Load csv data with a single row per document.

In [None]:
from langchain_community.document_loaders.csv_loader import CSVLoader

loader = CSVLoader(file_path="./example_data/mlb_teams_2012.csv")

data = loader.load()



In [None]:
data

Customizing the csv parsing and loading

In [49]:
loader = CSVLoader(
    file_path="./example_data/mlb_teams_2012.csv",
    csv_args={
        "delimiter": ",",
        "quotechar": '"',
        "fieldnames": ["MLB Team", "Payroll in millions", "Wins"],
    },
)

data = loader.load()



In [None]:
data

In [None]:
# Convert the list of objects into a JSON-serializable format
serializable_data = [
    {"page_content": doc.page_content, "metadata": doc.metadata} for doc in data
]

# Pretty print using json.dumps
import json
print(json.dumps(serializable_data, indent=4))


Specify a column to identify the document source


In [None]:
loader = CSVLoader(file_path="./example_data/mlb_teams_2012.csv", source_column="Team")

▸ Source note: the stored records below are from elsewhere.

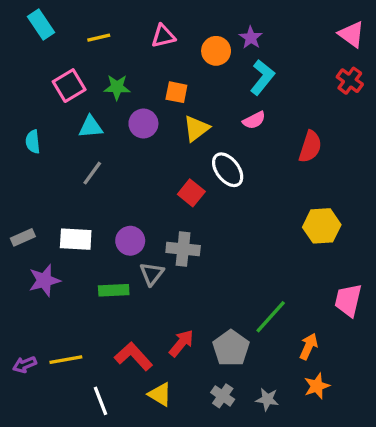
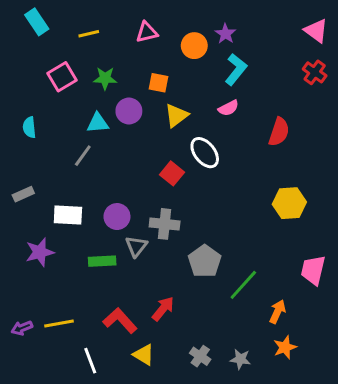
cyan triangle: (91, 127) -> (98, 123), moved
gray rectangle: (23, 237) -> (23, 194), moved
gray pentagon: (231, 348) -> (205, 261), moved

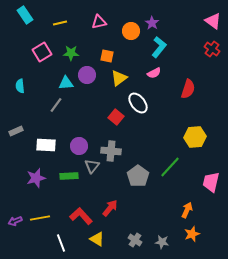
purple star: (40, 252) -> (36, 178), moved
green line: (243, 285) -> (170, 167), moved

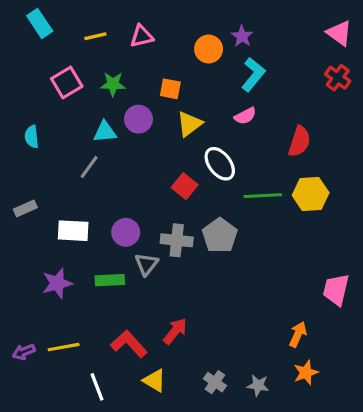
pink triangle: (99, 22) -> (142, 36), moved
yellow hexagon: (195, 137) -> (311, 194), moved
green line: (170, 167) -> (263, 196), moved, turned 45
gray pentagon: (138, 176) -> (220, 235), moved

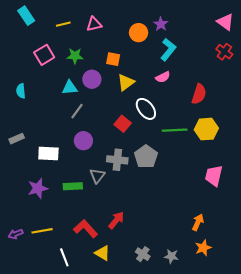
gray line: (89, 167) -> (77, 111), moved
purple circle: (126, 232) -> (83, 141), moved
pink trapezoid: (336, 290) -> (214, 176), moved

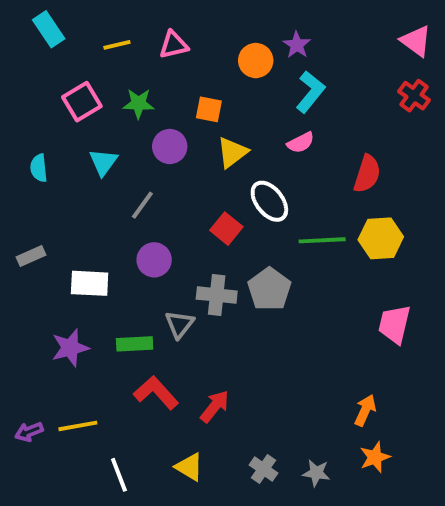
cyan triangle: (70, 88) -> (103, 162), moved, turned -49
red L-shape: (86, 229) -> (156, 393), moved

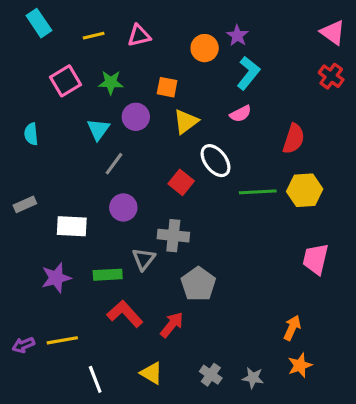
cyan triangle: (103, 162) -> (98, 129), moved
gray pentagon: (269, 289) -> (198, 284), moved

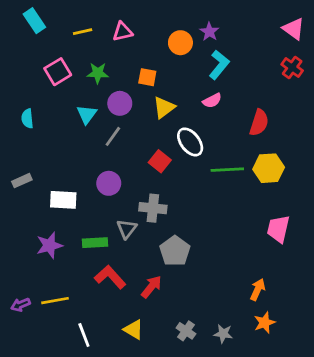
gray line: (114, 164) -> (113, 136), moved

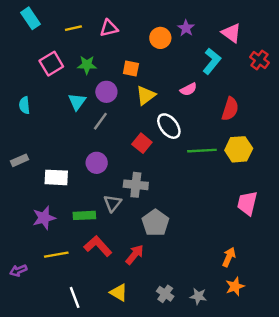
pink triangle: (294, 29) -> (231, 33), moved
cyan L-shape: (219, 65) -> (212, 61), moved
yellow line: (55, 301) -> (56, 255), moved

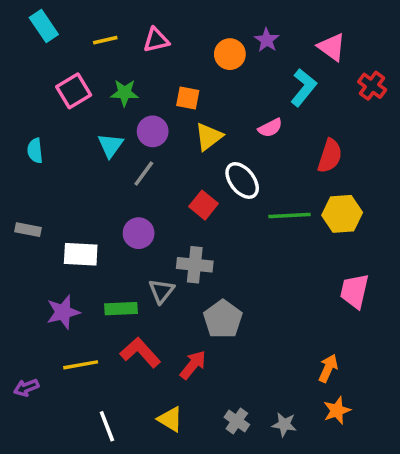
gray rectangle: (20, 160) -> (28, 230), turned 35

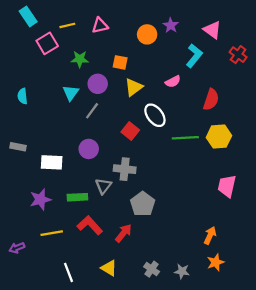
pink square: (74, 91) -> (47, 43), moved

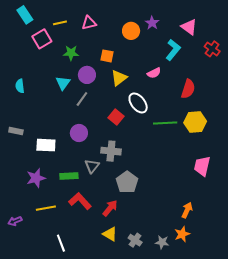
orange star: (216, 262) -> (182, 234), moved
yellow triangle: (109, 268) -> (110, 234), moved

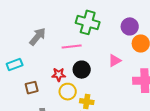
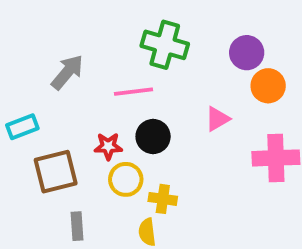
brown square: (32, 88) -> (56, 172), size x1.6

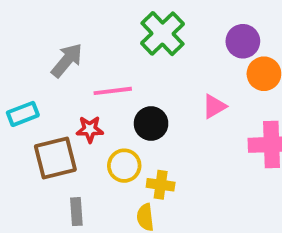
green cross: (165, 45) -> (163, 34), turned 30
pink line: (134, 92) -> (113, 91), moved
red star: (108, 146) -> (90, 129), moved

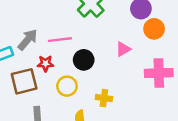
gray arrow: (67, 60) -> (28, 40), moved
yellow cross: (161, 185) -> (104, 98), moved

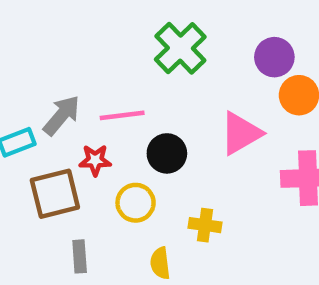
pink triangle: (123, 49) -> (241, 133), size x1.5

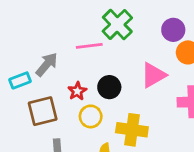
pink line: (122, 115) -> (89, 46), moved
red star: (95, 160) -> (77, 91), moved, turned -30
yellow cross: (205, 225) -> (132, 130), size x1.6

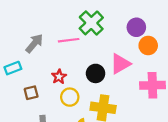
gray arrow: (47, 64) -> (34, 43), moved
black circle: (109, 87) -> (96, 73), moved
brown square: (43, 111) -> (31, 93), size x0.6

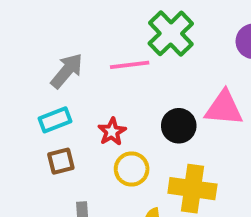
pink triangle: (120, 64) -> (224, 108), turned 35
cyan rectangle: (13, 68) -> (55, 120), moved

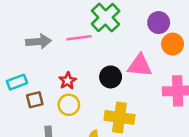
gray arrow: (67, 71) -> (38, 42), turned 45
cyan rectangle: (55, 120) -> (17, 82), moved
yellow circle: (132, 169) -> (69, 105), moved

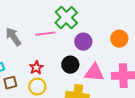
purple circle: (159, 23) -> (83, 42), moved
gray arrow: (38, 42) -> (13, 37), turned -120
pink triangle: (140, 66) -> (94, 73), moved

source_data = loader.load()



In [None]:
source_data

UnstructuredCSVLoader

In [None]:
%pip install unstructured pandas


In [None]:
from langchain_community.document_loaders.csv_loader import UnstructuredCSVLoader

loader = UnstructuredCSVLoader(
    file_path="example_data/mlb_teams_2012.csv", mode="elements"
)
docs = loader.load()

html_content = docs[0].metadata["text_as_html"]


print(html_content)

In [None]:
# Use pandas to read the HTML table directly
df = pd.read_html(html_content)[0]

# Display the DataFrame
print(df.to_string(index=False))

Initialization

In [None]:
%pip install -qU langchain_community jq 


In [56]:
from langchain_community.document_loaders import JSONLoader

loader = JSONLoader(
    file_path="./example_data/facebook_chat.json",
    jq_schema=".messages[].content",
    text_content=False,
)

In [None]:
json_docs = loader.load()
json_docs

In [None]:
json_docs[0]

In [None]:
json_docs[0].metadata


In [None]:
json_docs[0].page_content

Read from JSON Lines file


In [63]:
loader = JSONLoader(
    file_path="./example_data/facebook_chat_messages.jsonl",
    jq_schema=".content",
    text_content=False,
    json_lines=True,
)

jsnol_docs = loader.load()


In [None]:
jsnol_docs

Read specific content keys


In [None]:
loader = JSONLoader(
    file_path="./example_data/facebook_chat_messages.jsonl",
    jq_schema=".",
    content_key="sender_name",
    json_lines=True,
)

jsonl_key_docs = loader.load()


In [None]:
jsonl_key_docs

In [None]:
print(jsonl_key_docs[0])

In [None]:
# Define the metadata extraction function.
def metadata_func(record: dict, metadata: dict) -> dict:
    metadata["sender_name"] = record.get("sender_name")
    metadata["timestamp_ms"] = record.get("timestamp_ms")

    return metadata


loader = JSONLoader(
    file_path="./example_data/facebook_chat.json",
    jq_schema=".messages[]",
    content_key="content",
    metadata_func=metadata_func,
)

docs = loader.load()
print(docs[0].metadata)